* **Work to be completed**:
When you reach the line containing "al property in" in the data below, begin returning lines exactly as written, and stop once the line containing "Remediation or Removal in Ormond Beach" has been returned.

* **Records for processing**:
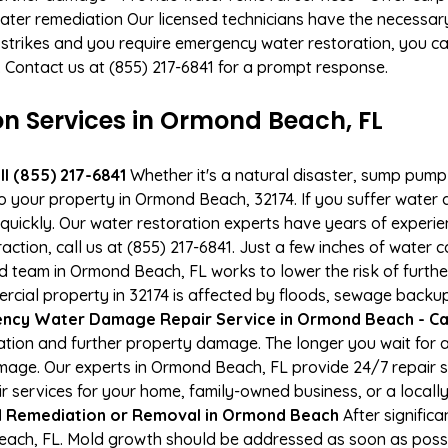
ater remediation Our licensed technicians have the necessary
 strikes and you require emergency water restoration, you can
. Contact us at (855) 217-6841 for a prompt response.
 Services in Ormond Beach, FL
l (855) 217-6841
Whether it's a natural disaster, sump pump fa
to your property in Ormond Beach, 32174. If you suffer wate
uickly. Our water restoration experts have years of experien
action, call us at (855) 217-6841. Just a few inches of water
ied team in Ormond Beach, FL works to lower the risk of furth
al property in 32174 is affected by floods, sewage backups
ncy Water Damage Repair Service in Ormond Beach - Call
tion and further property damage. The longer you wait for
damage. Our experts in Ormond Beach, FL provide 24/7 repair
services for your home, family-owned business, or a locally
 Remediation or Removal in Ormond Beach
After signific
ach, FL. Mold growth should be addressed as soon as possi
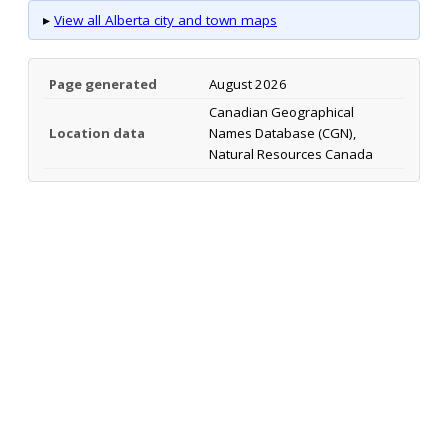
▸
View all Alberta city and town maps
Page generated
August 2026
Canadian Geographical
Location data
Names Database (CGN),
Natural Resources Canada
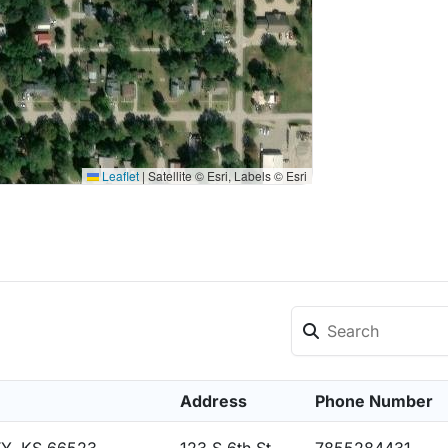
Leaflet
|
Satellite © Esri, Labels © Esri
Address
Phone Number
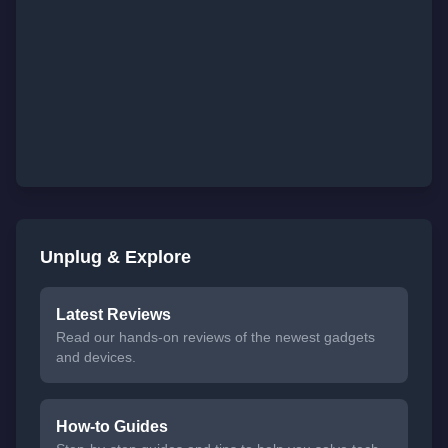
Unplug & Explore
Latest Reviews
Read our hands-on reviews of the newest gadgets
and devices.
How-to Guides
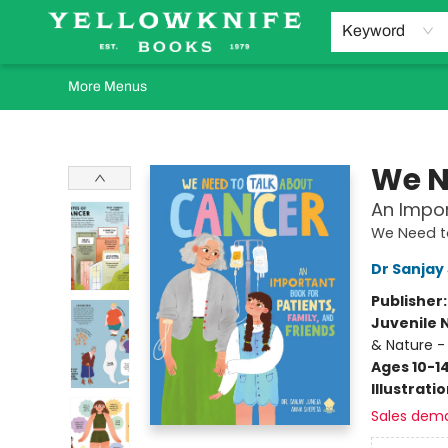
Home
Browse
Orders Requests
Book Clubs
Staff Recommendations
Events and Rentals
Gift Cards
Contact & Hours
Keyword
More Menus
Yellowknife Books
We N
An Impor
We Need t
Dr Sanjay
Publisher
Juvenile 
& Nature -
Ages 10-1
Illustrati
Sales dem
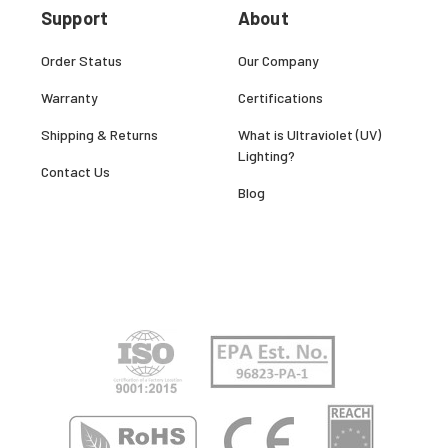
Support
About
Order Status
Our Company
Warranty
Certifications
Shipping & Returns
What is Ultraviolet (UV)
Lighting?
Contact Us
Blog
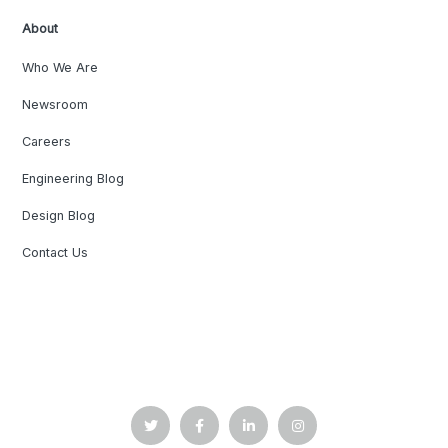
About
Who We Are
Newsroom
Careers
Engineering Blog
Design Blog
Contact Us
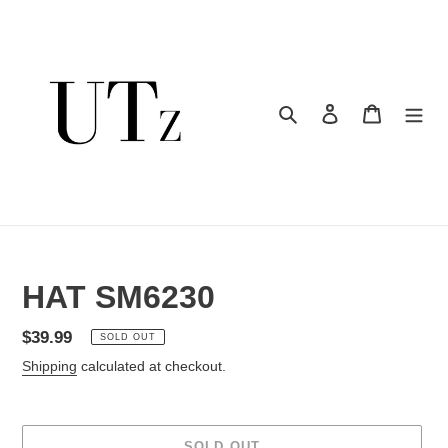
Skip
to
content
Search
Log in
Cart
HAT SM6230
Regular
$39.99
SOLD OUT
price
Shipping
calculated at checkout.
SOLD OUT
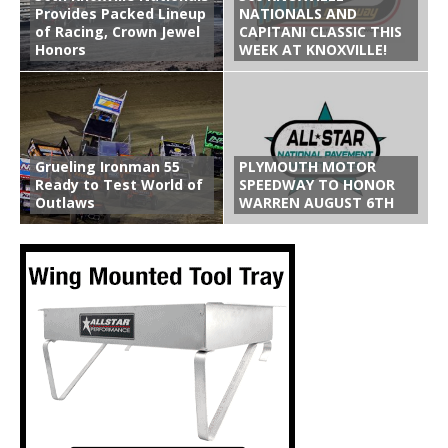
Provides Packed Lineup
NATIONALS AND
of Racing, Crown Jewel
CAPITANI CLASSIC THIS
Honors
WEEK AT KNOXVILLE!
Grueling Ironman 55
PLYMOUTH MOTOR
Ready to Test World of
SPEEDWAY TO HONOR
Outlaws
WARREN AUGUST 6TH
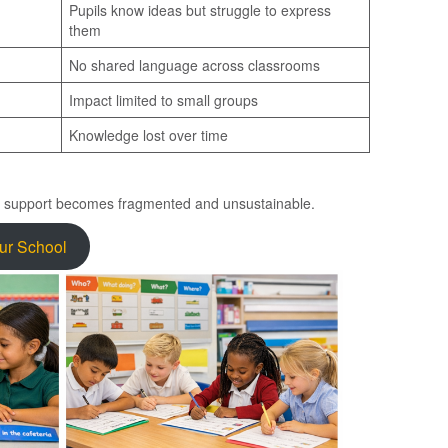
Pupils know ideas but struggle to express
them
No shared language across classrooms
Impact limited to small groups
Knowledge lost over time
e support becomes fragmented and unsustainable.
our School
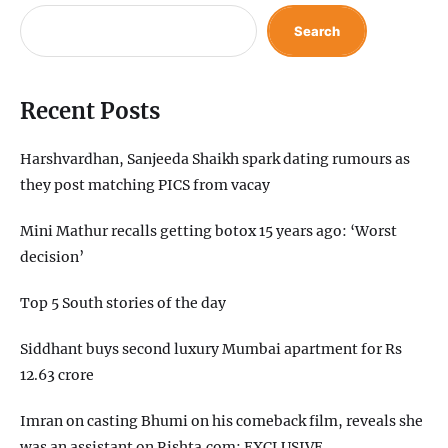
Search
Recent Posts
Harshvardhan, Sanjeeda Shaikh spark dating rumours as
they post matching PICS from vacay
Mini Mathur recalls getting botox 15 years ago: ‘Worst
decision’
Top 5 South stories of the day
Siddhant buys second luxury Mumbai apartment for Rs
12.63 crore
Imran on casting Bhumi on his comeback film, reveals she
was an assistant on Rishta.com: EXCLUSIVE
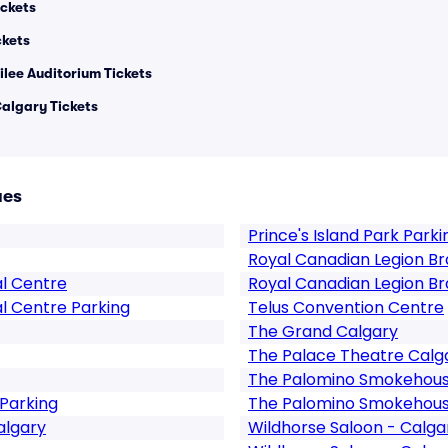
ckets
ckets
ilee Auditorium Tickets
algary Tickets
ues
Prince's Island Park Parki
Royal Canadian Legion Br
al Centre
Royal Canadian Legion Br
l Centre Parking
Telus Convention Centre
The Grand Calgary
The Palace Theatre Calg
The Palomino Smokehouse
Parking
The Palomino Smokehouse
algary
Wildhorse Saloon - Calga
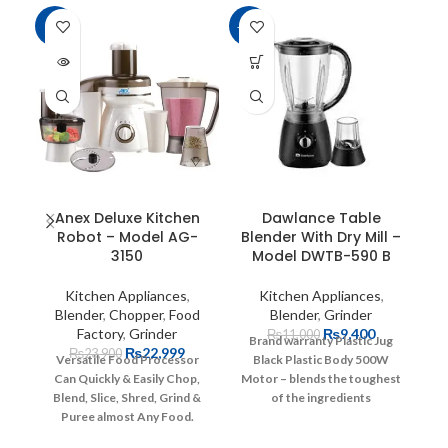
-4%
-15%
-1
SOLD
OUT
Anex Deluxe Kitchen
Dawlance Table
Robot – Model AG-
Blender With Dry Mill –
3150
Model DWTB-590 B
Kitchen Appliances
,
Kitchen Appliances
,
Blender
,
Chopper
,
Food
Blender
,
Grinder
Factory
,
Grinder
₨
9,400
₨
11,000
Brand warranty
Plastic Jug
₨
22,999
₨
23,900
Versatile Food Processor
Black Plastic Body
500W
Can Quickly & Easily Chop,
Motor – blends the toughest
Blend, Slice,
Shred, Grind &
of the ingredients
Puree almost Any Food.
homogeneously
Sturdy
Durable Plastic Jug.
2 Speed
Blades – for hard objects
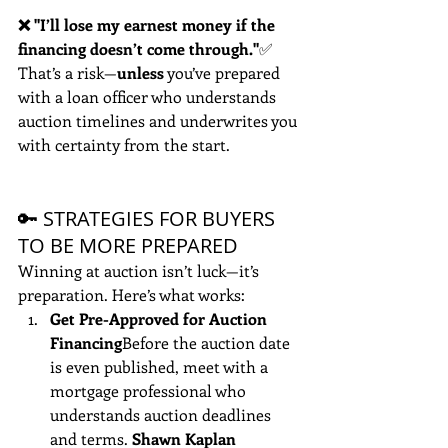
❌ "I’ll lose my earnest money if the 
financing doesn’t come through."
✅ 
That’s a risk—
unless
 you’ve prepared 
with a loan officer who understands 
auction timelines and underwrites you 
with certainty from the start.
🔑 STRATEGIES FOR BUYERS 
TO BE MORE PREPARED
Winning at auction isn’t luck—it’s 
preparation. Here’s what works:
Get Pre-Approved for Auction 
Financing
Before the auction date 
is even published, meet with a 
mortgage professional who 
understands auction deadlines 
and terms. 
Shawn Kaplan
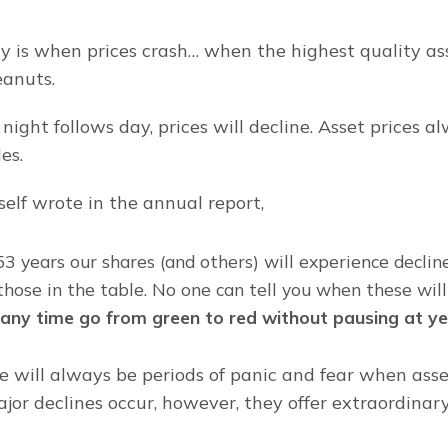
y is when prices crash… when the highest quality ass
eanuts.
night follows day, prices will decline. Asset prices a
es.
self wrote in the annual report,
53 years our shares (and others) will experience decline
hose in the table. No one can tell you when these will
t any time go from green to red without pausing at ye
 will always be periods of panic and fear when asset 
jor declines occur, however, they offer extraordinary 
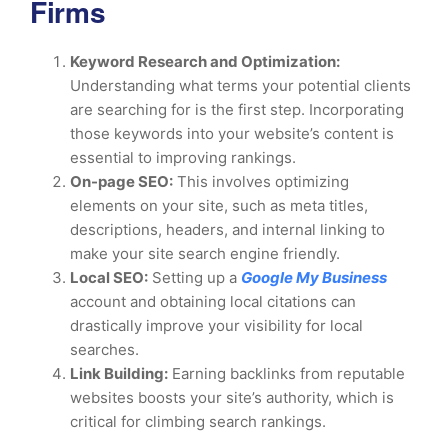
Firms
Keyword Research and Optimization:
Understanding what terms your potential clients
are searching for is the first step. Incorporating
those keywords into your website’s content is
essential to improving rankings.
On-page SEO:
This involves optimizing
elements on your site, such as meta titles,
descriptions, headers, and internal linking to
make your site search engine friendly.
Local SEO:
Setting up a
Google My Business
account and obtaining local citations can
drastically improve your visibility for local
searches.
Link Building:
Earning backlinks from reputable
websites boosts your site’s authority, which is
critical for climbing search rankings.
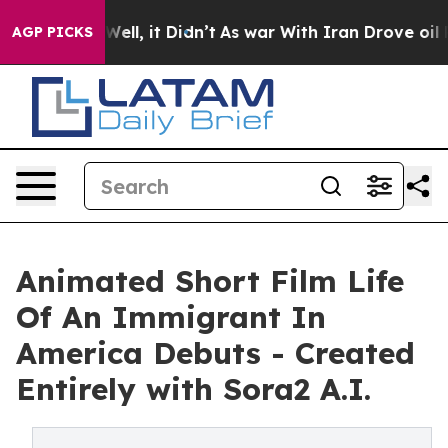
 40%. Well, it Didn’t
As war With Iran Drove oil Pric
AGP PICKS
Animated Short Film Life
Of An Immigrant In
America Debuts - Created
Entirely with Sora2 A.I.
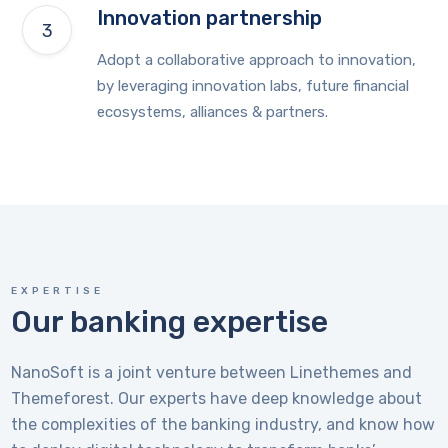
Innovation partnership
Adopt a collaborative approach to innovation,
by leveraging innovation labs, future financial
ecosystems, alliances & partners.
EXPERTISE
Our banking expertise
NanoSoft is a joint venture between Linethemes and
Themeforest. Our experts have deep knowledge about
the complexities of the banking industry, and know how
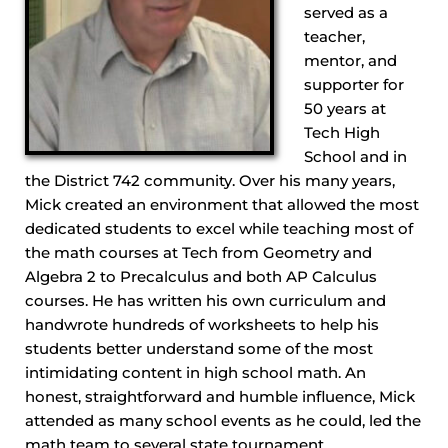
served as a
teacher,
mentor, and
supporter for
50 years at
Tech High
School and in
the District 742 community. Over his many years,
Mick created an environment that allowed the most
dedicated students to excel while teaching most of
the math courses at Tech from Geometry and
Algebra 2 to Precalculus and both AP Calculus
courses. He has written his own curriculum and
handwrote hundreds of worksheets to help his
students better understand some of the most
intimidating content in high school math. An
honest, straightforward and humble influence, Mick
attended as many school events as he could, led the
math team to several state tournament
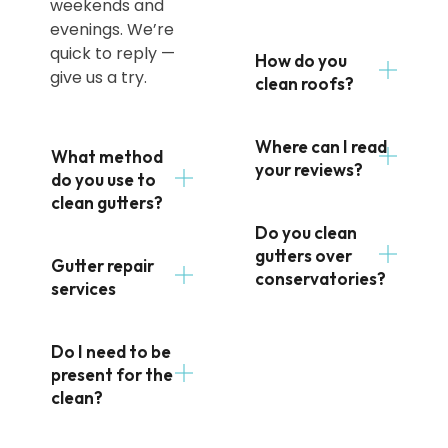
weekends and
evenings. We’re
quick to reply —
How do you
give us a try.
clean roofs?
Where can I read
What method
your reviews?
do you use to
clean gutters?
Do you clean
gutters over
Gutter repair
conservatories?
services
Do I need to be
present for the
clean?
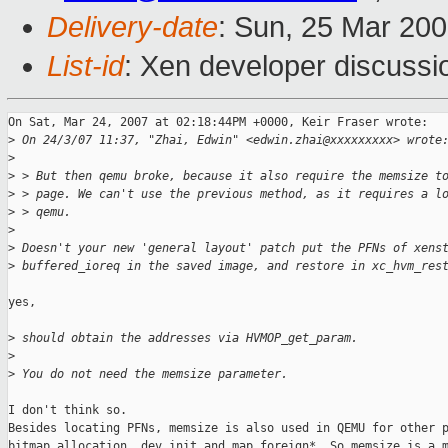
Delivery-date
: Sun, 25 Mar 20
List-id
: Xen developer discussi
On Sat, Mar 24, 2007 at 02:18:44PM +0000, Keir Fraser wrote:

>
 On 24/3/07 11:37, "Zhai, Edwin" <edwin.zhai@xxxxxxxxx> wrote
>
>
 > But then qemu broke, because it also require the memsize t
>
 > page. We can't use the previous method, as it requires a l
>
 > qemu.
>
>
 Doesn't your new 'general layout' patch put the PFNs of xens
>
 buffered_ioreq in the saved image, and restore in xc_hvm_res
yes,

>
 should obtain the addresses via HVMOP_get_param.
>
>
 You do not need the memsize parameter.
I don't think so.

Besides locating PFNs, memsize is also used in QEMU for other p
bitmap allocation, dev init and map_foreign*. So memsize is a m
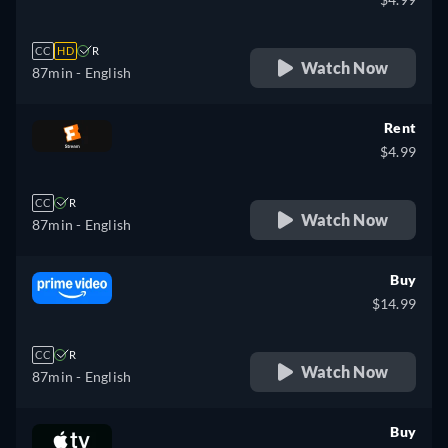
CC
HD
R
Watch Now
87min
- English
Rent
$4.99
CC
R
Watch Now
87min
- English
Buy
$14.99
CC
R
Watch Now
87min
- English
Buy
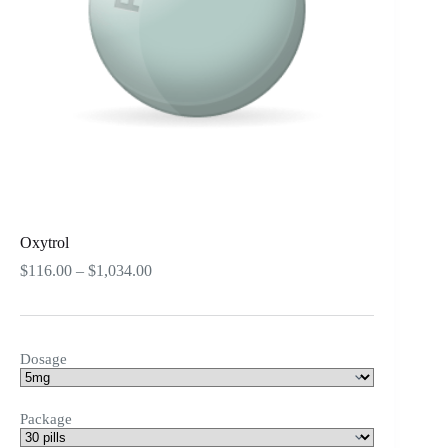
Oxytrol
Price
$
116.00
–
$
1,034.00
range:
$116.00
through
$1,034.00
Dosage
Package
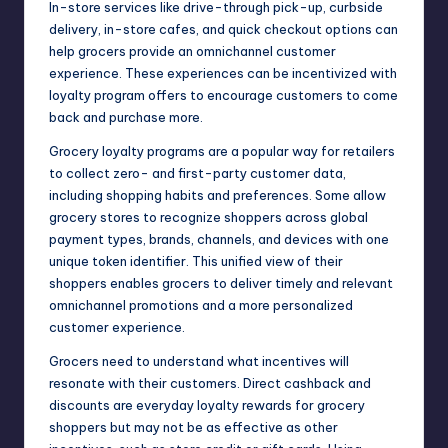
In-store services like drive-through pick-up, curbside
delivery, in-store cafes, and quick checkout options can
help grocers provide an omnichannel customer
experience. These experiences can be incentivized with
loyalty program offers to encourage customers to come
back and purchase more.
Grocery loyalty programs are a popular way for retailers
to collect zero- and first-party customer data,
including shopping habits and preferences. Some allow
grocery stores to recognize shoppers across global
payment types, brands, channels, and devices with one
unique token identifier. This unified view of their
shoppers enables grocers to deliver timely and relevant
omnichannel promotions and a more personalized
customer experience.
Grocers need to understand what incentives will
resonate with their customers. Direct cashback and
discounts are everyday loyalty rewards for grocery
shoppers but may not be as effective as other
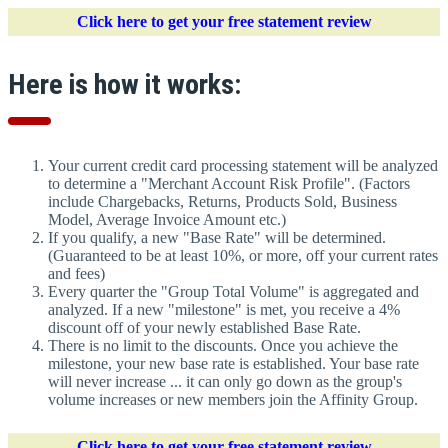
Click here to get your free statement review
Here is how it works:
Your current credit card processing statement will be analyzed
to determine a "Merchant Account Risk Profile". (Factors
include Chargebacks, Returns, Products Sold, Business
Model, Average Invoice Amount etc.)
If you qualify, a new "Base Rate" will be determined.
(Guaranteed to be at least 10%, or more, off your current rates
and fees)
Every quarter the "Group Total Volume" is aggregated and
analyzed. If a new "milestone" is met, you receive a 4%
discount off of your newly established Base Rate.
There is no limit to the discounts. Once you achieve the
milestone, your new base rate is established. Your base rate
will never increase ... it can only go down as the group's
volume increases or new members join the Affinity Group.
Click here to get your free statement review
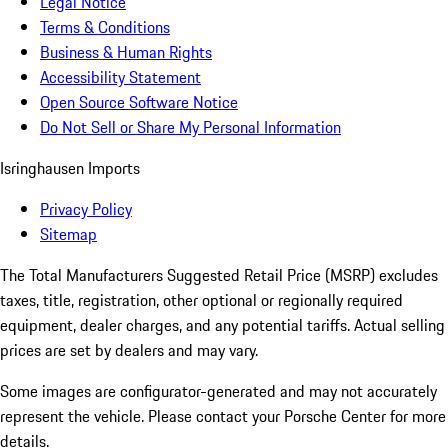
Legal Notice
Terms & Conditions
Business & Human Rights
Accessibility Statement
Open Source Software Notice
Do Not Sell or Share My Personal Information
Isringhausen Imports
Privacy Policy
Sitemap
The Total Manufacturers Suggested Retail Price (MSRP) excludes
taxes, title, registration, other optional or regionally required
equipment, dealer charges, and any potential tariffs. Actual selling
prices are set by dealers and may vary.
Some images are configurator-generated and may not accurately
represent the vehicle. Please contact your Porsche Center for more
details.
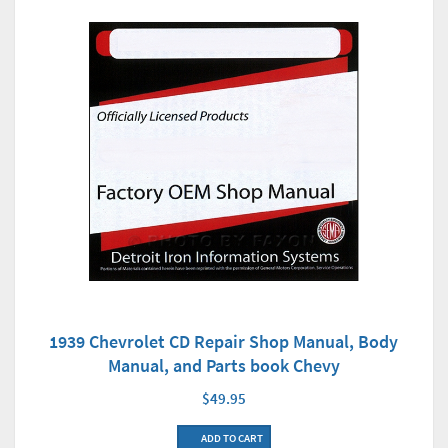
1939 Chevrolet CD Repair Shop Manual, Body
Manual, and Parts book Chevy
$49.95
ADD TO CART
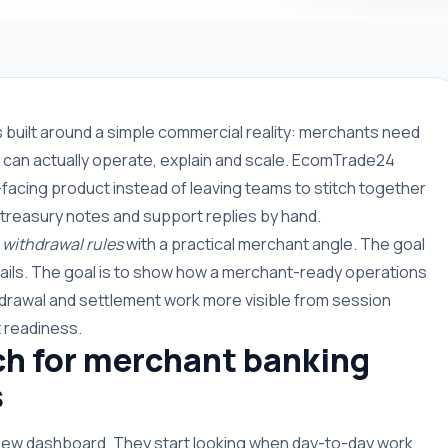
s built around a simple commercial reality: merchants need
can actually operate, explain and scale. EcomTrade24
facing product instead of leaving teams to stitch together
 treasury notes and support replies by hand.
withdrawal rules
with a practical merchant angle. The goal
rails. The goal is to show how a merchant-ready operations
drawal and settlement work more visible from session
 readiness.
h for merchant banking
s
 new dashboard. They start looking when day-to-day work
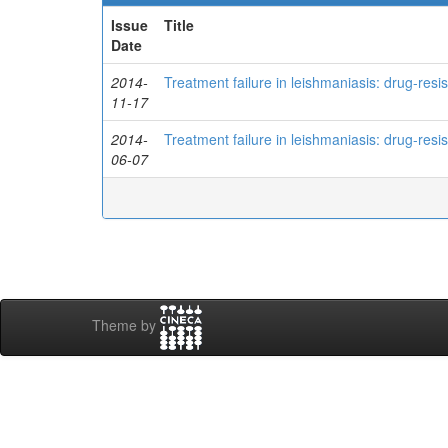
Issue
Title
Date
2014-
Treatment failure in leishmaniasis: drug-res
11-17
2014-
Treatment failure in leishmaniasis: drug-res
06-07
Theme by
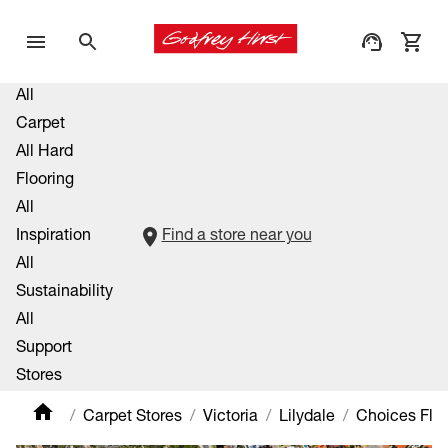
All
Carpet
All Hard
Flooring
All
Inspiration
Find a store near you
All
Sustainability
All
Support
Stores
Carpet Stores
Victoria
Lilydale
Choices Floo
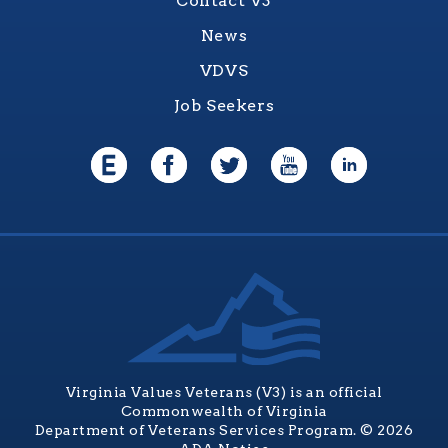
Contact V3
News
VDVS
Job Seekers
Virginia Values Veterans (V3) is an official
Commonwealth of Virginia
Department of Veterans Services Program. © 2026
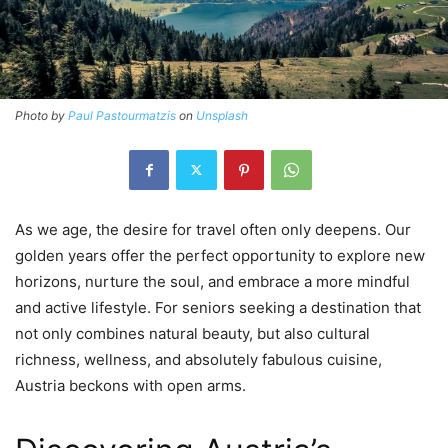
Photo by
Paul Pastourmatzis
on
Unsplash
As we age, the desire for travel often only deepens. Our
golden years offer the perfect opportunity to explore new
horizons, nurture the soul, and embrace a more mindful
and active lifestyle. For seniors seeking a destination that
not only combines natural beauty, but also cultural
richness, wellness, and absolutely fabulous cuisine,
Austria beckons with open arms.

* **Answer section**:
al property in 32174 is affected by floods, sewage backups
ncy Water Damage Repair Service in Ormond Beach - Call
tion and further property damage. The longer you wait for
damage. Our experts in Ormond Beach, FL provide 24/7 repair
services for your home, family-owned business, or a locally
 Remediation or Removal in Ormond Beach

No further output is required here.